» What to work on
Return exactly the lines of the data below, from the one that contains "Savigny-le-Temple" through the final line, and leave out every picture.

» Study material
'''

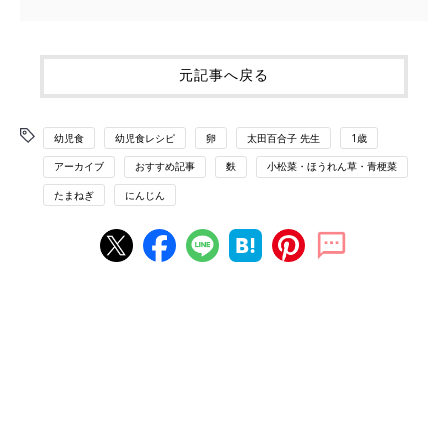
元記事へ戻る
幼児食
幼児食レシピ
卵
太田百合子 先生
1歳
アーカイブ
おすすめ記事
麩
小松菜・ほうれん草・青梗菜
たまねぎ
にんじん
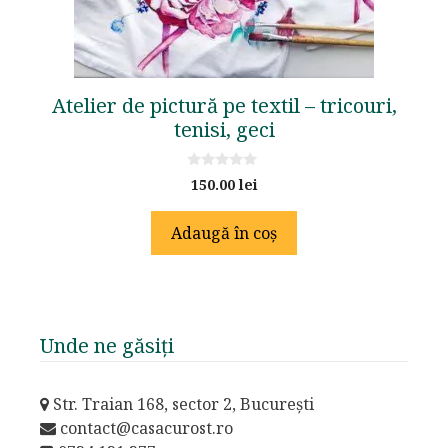
Atelier de pictură pe textil – tricouri,
tenisi, geci
0
150.00
lei
o
u
t
Adaugă în coș
o
f
5
Unde ne găsiți
Str. Traian 168, sector 2, București
contact@casacurost.ro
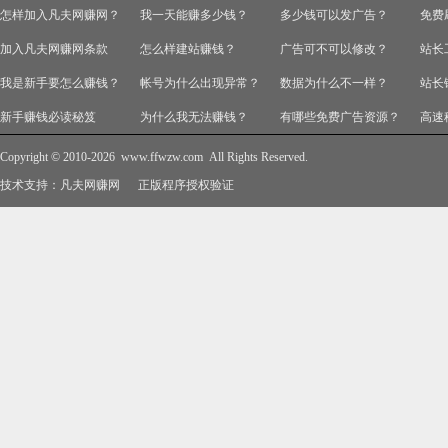
怎样加入凡夫网赚网？
我一天能赚多少钱？
多少钱可以发广告？
免费
加入凡夫网赚网条款
怎么样建站赚钱？
广告可不可以修改？
站长
我是新手要怎么赚钱？
帐号为什么出现异常？
数据为什么不一样？
站长
新手赚钱必读秘笈
为什么我无法赚钱？
有哪些免费广告资源？
高速
Copyright © 2010-2026
www.ffwzw.com
All Rights Reserved.
技术支持：
凡夫网赚网
正版程序授权验证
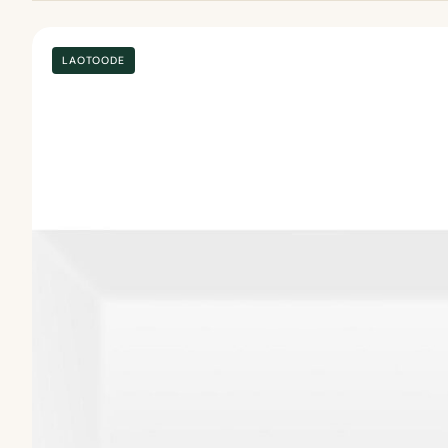
LAOTOODE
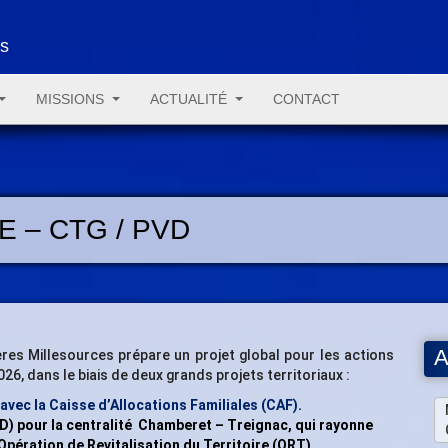
es
MISSIONS
ACTUALITÉ
CONTACT
E – CTG / PVD
A
 Millesources prépare un projet global pour les actions
26, dans le biais de deux grands projets territoriaux :
avec la Caisse d’Allocations Familiales (CAF).
D) pour la centralité
Chamberet – Treignac, qui rayonne
Opération de Revitalisation du Territoire (ORT).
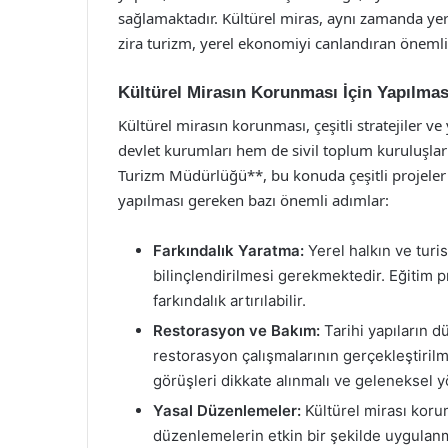
sağlamaktadır. Kültürel miras, aynı zamanda ye
zira turizm, yerel ekonomiyi canlandıran önemli 
Kültürel Mirasın Korunması İçin Yapılmas
Kültürel mirasın korunması, çeşitli stratejiler ve
devlet kurumları hem de sivil toplum kuruluşları
Turizm Müdürlüğü**, bu konuda çeşitli projeler 
yapılması gereken bazı önemli adımlar:
Farkındalık Yaratma:
Yerel halkın ve turi
bilinçlendirilmesi gerekmektedir. Eğitim
farkındalık artırılabilir.
Restorasyon ve Bakım:
Tarihi yapıların d
restorasyon çalışmalarının gerçekleştiri
görüşleri dikkate alınmalı ve geleneksel y
Yasal Düzenlemeler:
Kültürel mirası koru
düzenlemelerin etkin bir şekilde uygulan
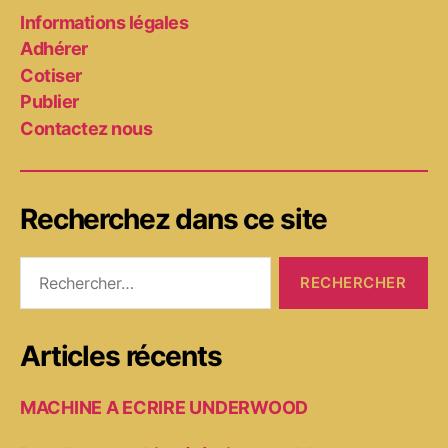
Informations légales
Adhérer
Cotiser
Publier
Contactez nous
Recherchez dans ce site
Rechercher :
Articles récents
MACHINE A ECRIRE UNDERWOOD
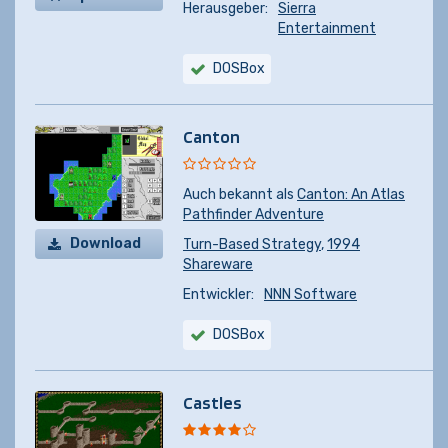
Herausgeber:
Sierra
kaufen
Entertainment
DOSBox
Canton
Auch bekannt als
Canton: An Atlas
Pathfinder Adventure
Download
Turn-Based Strategy
,
1994
Shareware
Entwickler:
NNN Software
DOSBox
Castles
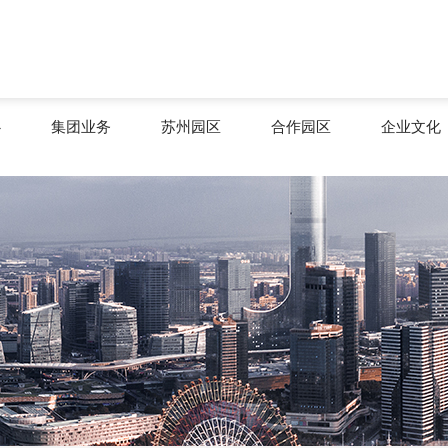
心
集团业务
苏州园区
合作园区
企业文化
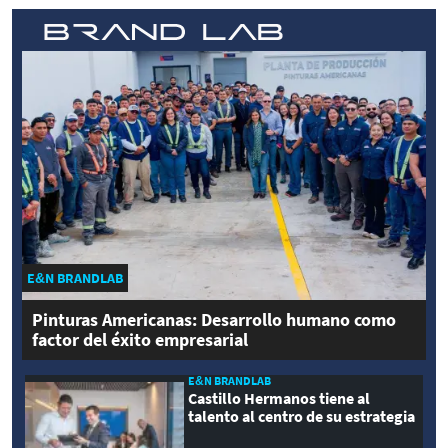
E&N BRANDLAB
Pinturas Americanas: Desarrollo humano como
factor del éxito empresarial
E&N BRANDLAB
Castillo Hermanos tiene al
talento al centro de su estrategia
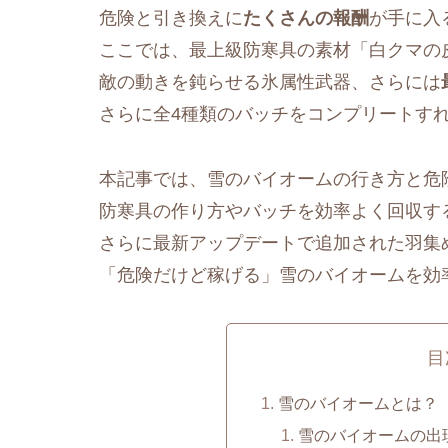
危険と引き換えに
たくさんの報酬
が手に入
ここでは、最上級防寒具の素材「白クマの
敵の動きを鈍らせる氷属性武器、さらには
さらに全4種類のバッチをコンプリートす
本記事では、雪のバイオームの行き方と危
防寒具の作り方やバッチを効率よく回収す
さらに最新アップデートで追加された羽集
「危険だけど稼げる」雪のバイオームを効
目
雪のバイオームとは？
雪のバイオームの出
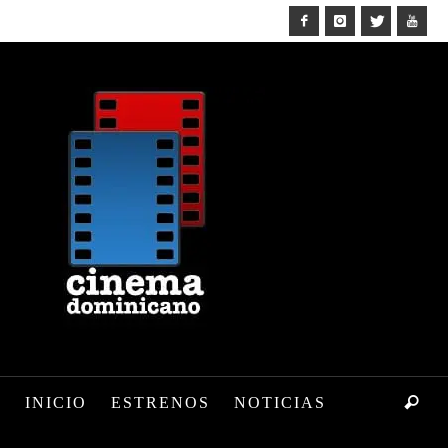
INICIO
ESTRENOS
NOTICIAS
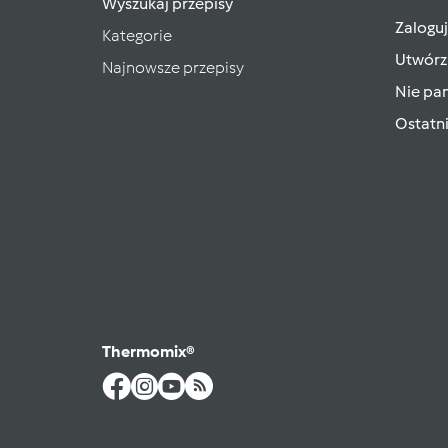
Wyszukaj przepisy
Zaloguj
Kategorie
Utwórz
Najnowsze przepisy
Nie pam
Ostatn
Thermomix®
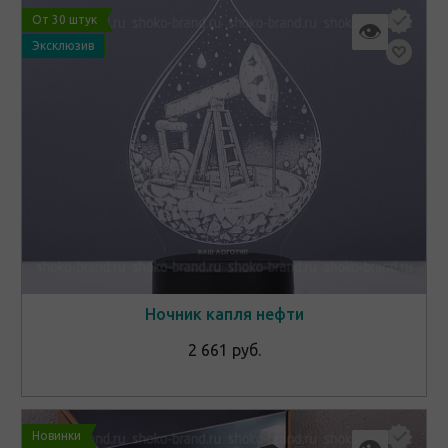
От 30 штук
👁
Эксклюзив
Ночник капля нефти
2 661 руб.
Новинки
👁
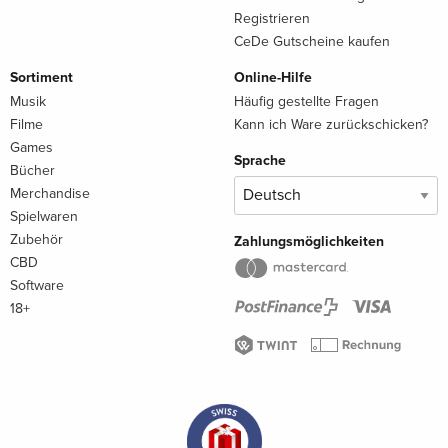
Registrieren
CeDe Gutscheine kaufen
Sortiment
Online-Hilfe
Musik
Häufig gestellte Fragen
Filme
Kann ich Ware zurückschicken?
Games
Sprache
Bücher
Merchandise
Spielwaren
Zubehör
Zahlungsmöglichkeiten
CBD
Software
18+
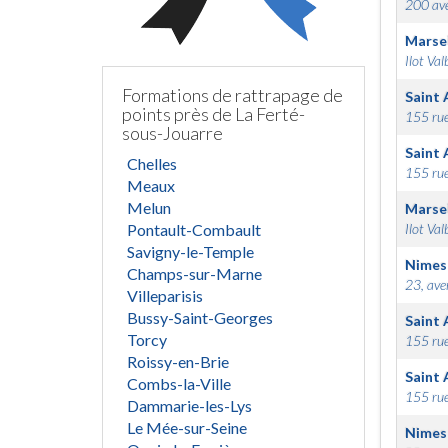
200 ave
Marsei
Ilot Val
Formations de rattrapage de
Saint 
points près de La Ferté-
155 rue
sous-Jouarre
Saint 
Chelles
155 rue
Meaux
Melun
Marsei
Pontault-Combault
Ilot Val
Savigny-le-Temple
Nimes
Champs-sur-Marne
23, ave
Villeparisis
Bussy-Saint-Georges
Saint 
Torcy
155 rue
Roissy-en-Brie
Saint 
Combs-la-Ville
155 rue
Dammarie-les-Lys
Le Mée-sur-Seine
Nimes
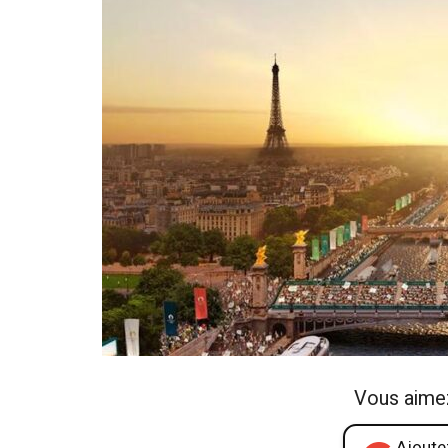
Vous aime
Ajoutez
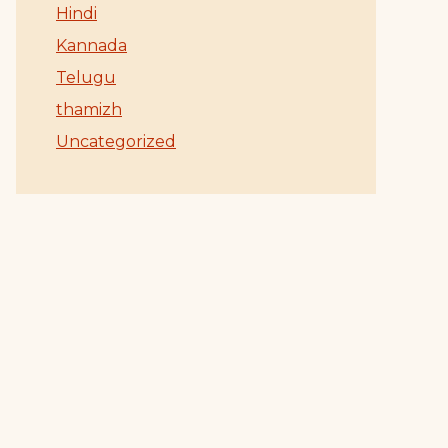
Hindi
Kannada
Telugu
thamizh
Uncategorized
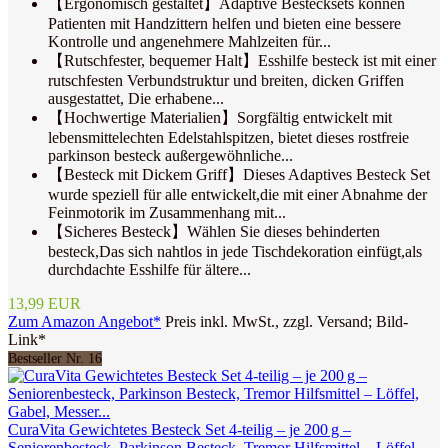
【Ergonomisch gestaltet】Adaptive Bestecksets können
Patienten mit Handzittern helfen und bieten eine bessere
Kontrolle und angenehmere Mahlzeiten für...
【Rutschfester, bequemer Halt】Esshilfe besteck ist mit einer
rutschfesten Verbundstruktur und breiten, dicken Griffen
ausgestattet, Die erhabene...
【Hochwertige Materialien】Sorgfältig entwickelt mit
lebensmittelechten Edelstahlspitzen, bietet dieses rostfreie
parkinson besteck außergewöhnliche...
【Besteck mit Dickem Griff】Dieses Adaptives Besteck Set
wurde speziell für alle entwickelt,die mit einer Abnahme der
Feinmotorik im Zusammenhang mit...
【Sicheres Besteck】Wählen Sie dieses behinderten
besteck,Das sich nahtlos in jede Tischdekoration einfügt,als
durchdachte Esshilfe für ältere...
13,99 EUR
Zum Amazon Angebot*
Preis inkl. MwSt., zzgl. Versand; Bild-
Link*
Bestseller Nr. 16
CuraVita Gewichtetes Besteck Set 4‑teilig – je 200 g –
Seniorenbesteck, Parkinson Besteck, Tremor Hilfsmittel – Löffel,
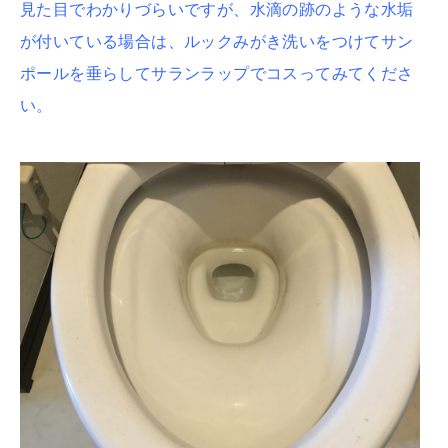
見た目でわかりづらいですが、水滴の跡のような水垢
が付いている場合は、ルックみがき洗いをつけてサン
ポールを垂らしてサランラップでコスってみてくださ
い。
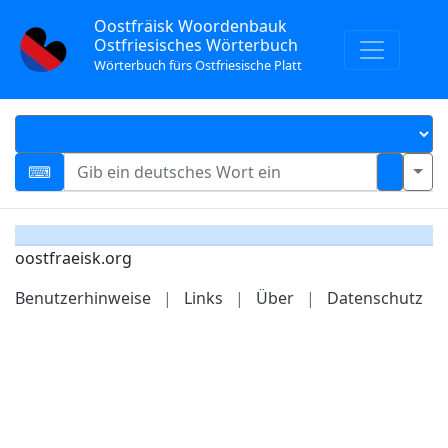
Oostfräisk Woordenbauk
Ostfriesisches Wörterbuch
Wörterbuch fürs Ostfriesische Platt
oostfraeisk.org
Benutzerhinweise
|
Links
|
Über
|
Datenschutz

'''

» Answer to this exercise
Savigny-le-Temple
Nimes
Champs-sur-Marne
23, ave
Villeparisis
Bussy-Saint-Georges
Saint 
Torcy
155 rue
Roissy-en-Brie
Saint 
Combs-la-Ville
155 rue
Dammarie-les-Lys
Le Mée-sur-Seine
Nimes
Vous aime
Ajoutez
Hindi
Kannada
Telugu
thamizh
Uncategorized
【Ergonomisch gestaltet】Adaptive Bestecksets können
Patienten mit Handzittern helfen und bieten eine bessere
Kontrolle und angenehmere Mahlzeiten für...
【Rutschfester, bequemer Halt】Esshilfe besteck ist mit einer
rutschfesten Verbundstruktur und breiten, dicken Griffen
ausgestattet, Die erhabene...
【Hochwertige Materialien】Sorgfältig entwickelt mit
lebensmittelechten Edelstahlspitzen, bietet dieses rostfreie
parkinson besteck außergewöhnliche...
【Besteck mit Dickem Griff】Dieses Adaptives Besteck Set
wurde speziell für alle entwickelt,die mit einer Abnahme der
Feinmotorik im Zusammenhang mit...
【Sicheres Besteck】Wählen Sie dieses behinderten
besteck,Das sich nahtlos in jede Tischdekoration einfügt,als
durchdachte Esshilfe für ältere...
13,99 EUR
Zum Amazon Angebot*
Preis inkl. MwSt., zzgl. Versand; Bild-
Link*
Bestseller Nr. 16
CuraVita Gewichtetes Besteck Set 4‑teilig – je 200 g –
Seniorenbesteck, Parkinson Besteck, Tremor Hilfsmittel – Löffel,
見た目でわかりづらいですが、水滴の跡のような水垢
が付いている場合は、ルックみがき洗いをつけてサン
ポールを垂らしてサランラップでコスってみてくださ
い。
Oostfräisk Woordenbauk
Ostfriesisches Wörterbuch
Wörterbuch fürs Ostfriesische Platt
oostfraeisk.org
Benutzerhinweise
|
Links
|
Über
|
Datenschutz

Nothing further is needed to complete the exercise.